Grandparents and memory loss | How parents can help their children understand

grandparents

When a grandparent is beginning to struggle with the loss of mental capacity that comes with dementia, it can be very confusing for children in the family. Even very young children need to make sense of their world, and questions are common.

Most parents start off by pretending that there’s nothing wrong and that grandma is simply a little forgetful now that she’s older. Since grandparents struggling with the initial stages of dementia are still likely to remember most things, to spoil their grandkids and play with them, such simple explanations can hold your kids for a while.

With time, however, the memory lapses may become much more serious, and such lighthearted explanations may not sound satisfactory to a child. It’s important to have a reasonable plan in place for how to explain this very upsetting disease when a child becomes more inquisitive. How does one talk to a child about old age, sickness, and a gradual fading away? It can all be very sad.

It can help to begin with a good documentary

Grandpa, Do You Know Who I Am?‘, a free, well-made documentary by Maria Shriver on the subject of explaining Alzheimer’s to the young child, can be immensely helpful. Other resources exist, as well. The website of the Alzheimer’s organisation has many useful videos that help introduce the idea of dementia to a child. Once a well-made video has laid out several of the basic facts of the condition down, there will be questions, and you’ll have a much easier time explaining the ideas involved.

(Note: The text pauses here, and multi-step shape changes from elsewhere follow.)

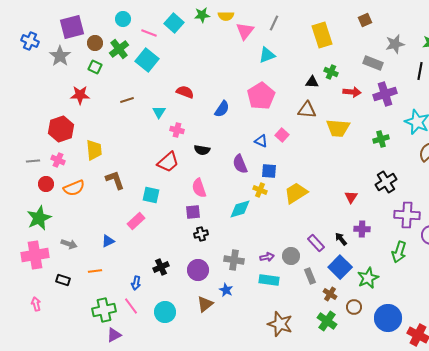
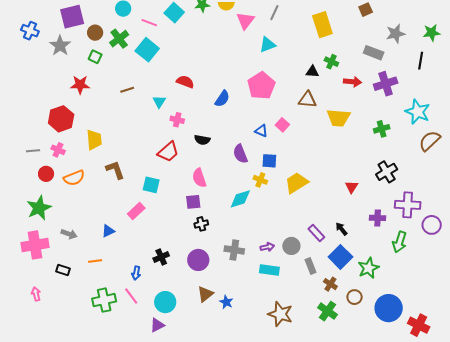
purple cross: (362, 229) -> (378, 218), moved
blue star: (226, 290) -> (226, 302), moved
purple triangle: (114, 335) -> (157, 325), moved

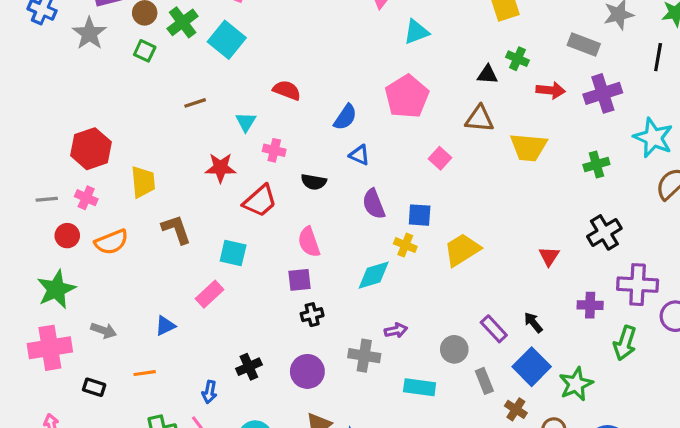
red star: (80, 85) -> (220, 168), moved
blue triangle: (261, 131) -> (359, 155), moved
purple arrow: (267, 247) -> (396, 330), moved

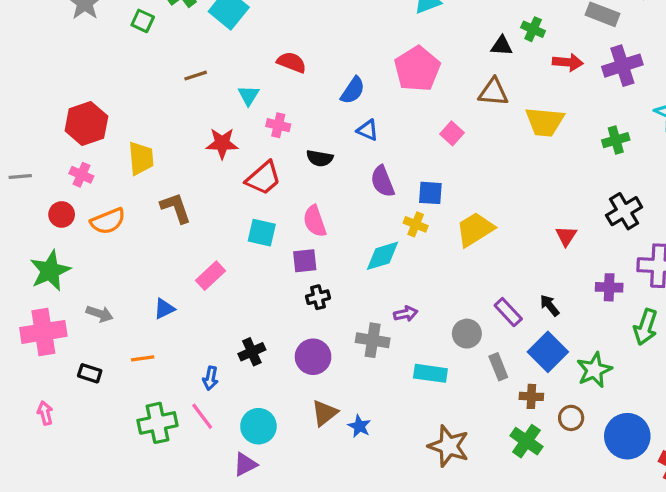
gray line: (47, 199) -> (20, 176), moved
cyan square: (233, 253) -> (262, 233), moved
brown cross: (516, 409) -> (531, 396), turned -30

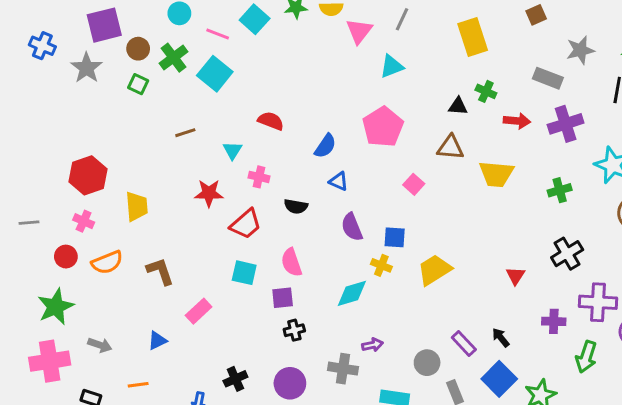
brown L-shape: (176, 208) -> (160, 271), moved

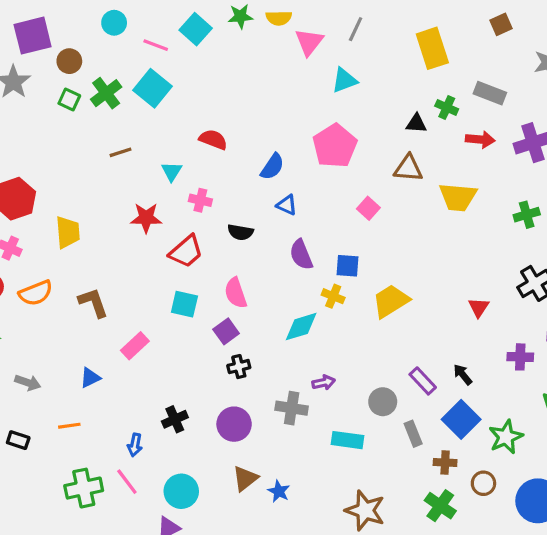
green cross: (173, 58) -> (106, 93), moved
gray rectangle: (548, 78) -> (490, 93), moved
purple square: (283, 298) -> (226, 331), turned -30

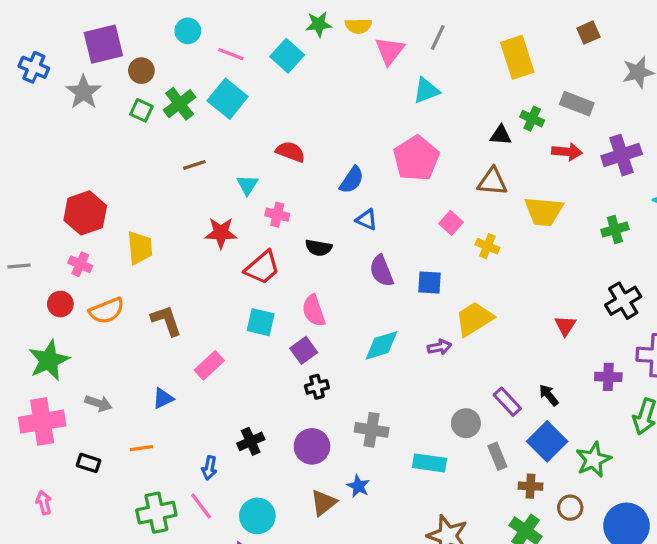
cyan square: (196, 29) -> (287, 56), moved
yellow cross: (333, 296) -> (487, 246), moved
purple arrow: (324, 383) -> (439, 347), moved
blue star: (279, 491) -> (358, 486), moved

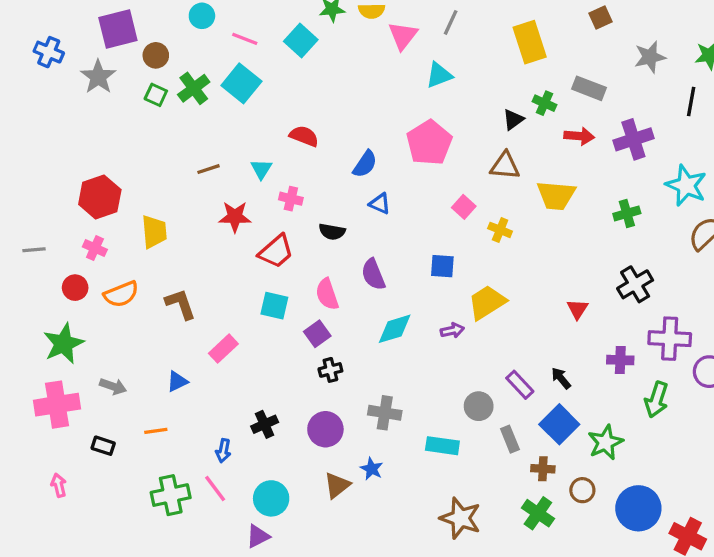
black triangle: (501, 135) -> (513, 120), turned -40
brown line: (194, 165) -> (209, 169), moved
purple semicircle: (381, 271) -> (373, 274), moved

Be straight with your kids

Children usually find it hard to mentally process the profound the changes involved in dementia. As far as they can see, their grandparent still seems happy; there’s no need to bring in the graphic details of the disease when you speak to a child. A straight explanation about how the disease affects parts of the brain that remembers is all that’s needed. Your children will grasp whatever they feel equipped to, and forget about the rest.

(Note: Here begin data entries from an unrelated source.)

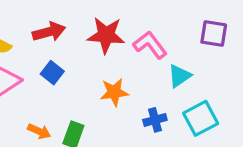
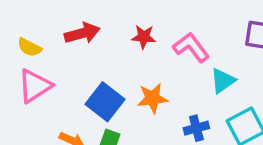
red star: (106, 35) -> (144, 37), size x0.6
blue square: (52, 73) -> (105, 102), moved, size x1.5

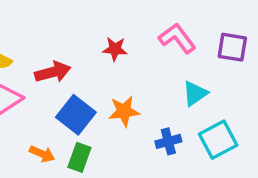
red arrow: (82, 33) -> (53, 72), moved
pink L-shape: (191, 47) -> (177, 38), moved

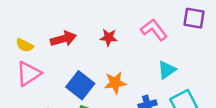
purple square: (232, 47) -> (194, 18), moved
red arrow: (53, 72) -> (63, 39), moved

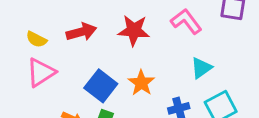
red star: (109, 37) -> (134, 30), size x1.5
orange star: (115, 83) -> (141, 83), turned -30

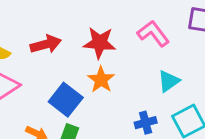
orange star: (141, 83) -> (101, 80), moved

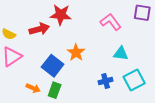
red star: (100, 43) -> (61, 15), moved
cyan triangle: (169, 81) -> (121, 53), turned 42

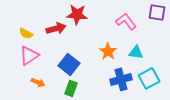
orange star: (76, 52) -> (108, 51), moved
blue cross: (106, 81) -> (121, 79), size x1.5
orange arrow: (33, 88) -> (38, 82), moved

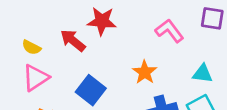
red arrow: (56, 28) -> (73, 40), turned -126
cyan triangle: (136, 52) -> (203, 74), moved

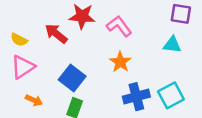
pink L-shape: (169, 31) -> (119, 26), moved
cyan triangle: (203, 74) -> (172, 45), moved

Let your children see your love and respect

It’s easy to lose patience when a person becomes slower with age. When a parent struggles with memory loss, it can be harder and harder to contain one’s little impatience. It’s easy to let a little insensitivity to creep into your voice, or to sound a little patronising. Children watch these things and are influenced. It’s important to continue to be respectful.

Spend time together

Going on outings, sitting down to a meal together or playing games together can all help create situations that offer your child insight into the condition. Little thoughts offered in context can work far better than a technical speech about the course that the disease takes. Activities can help a child see how it’s completely okay to be natural with a grandparent caught up in the condition.

Give your children caregiving tasks

Having grandchildren visit is often a happy time to those with dementia. To grandchildren who haven’t adequately grasped the nature of the condition, however, things can be confusing. It can greatly help the bonding process to ask the child to help with little tasks — handing over a glass of water, asking a couple of questions and so on.

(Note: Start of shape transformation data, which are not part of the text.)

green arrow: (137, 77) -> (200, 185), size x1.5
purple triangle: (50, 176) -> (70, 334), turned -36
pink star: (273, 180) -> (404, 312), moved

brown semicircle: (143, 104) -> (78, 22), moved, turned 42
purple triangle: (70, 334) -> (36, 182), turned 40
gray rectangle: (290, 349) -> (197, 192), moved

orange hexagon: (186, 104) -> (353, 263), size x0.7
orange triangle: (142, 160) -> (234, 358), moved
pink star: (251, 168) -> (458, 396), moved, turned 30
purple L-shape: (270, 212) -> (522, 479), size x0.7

According to Parc Provence, a leading dementia caregiver, it can help to school a child in the kind of questions to ask. While specifics about friends and family may prove to be hard to answer, questions about favourite foods and sports are often very good. It’s important to encourage children to come by on regular visits to help learn sensitivity to such health conditions.

Offer a few reminders on what not to say

A person with Alzheimer’s can make so many obvious mistakes in the course of a conversation, that it may be hard even for a child to hold back from correcting them. It’s important to offer gentle guidance to show that this isn’t a good idea. The condition does come with serious memory loss, it’s important to work around it, rather than to offer corrections. If a child does make a mistake here, a little reminder in private is all it should take.

Kate Howard is a parent who has had to sit her children down and explain that a grandparent on both sides of the family has Alzheimer’s and what this will mean for the family.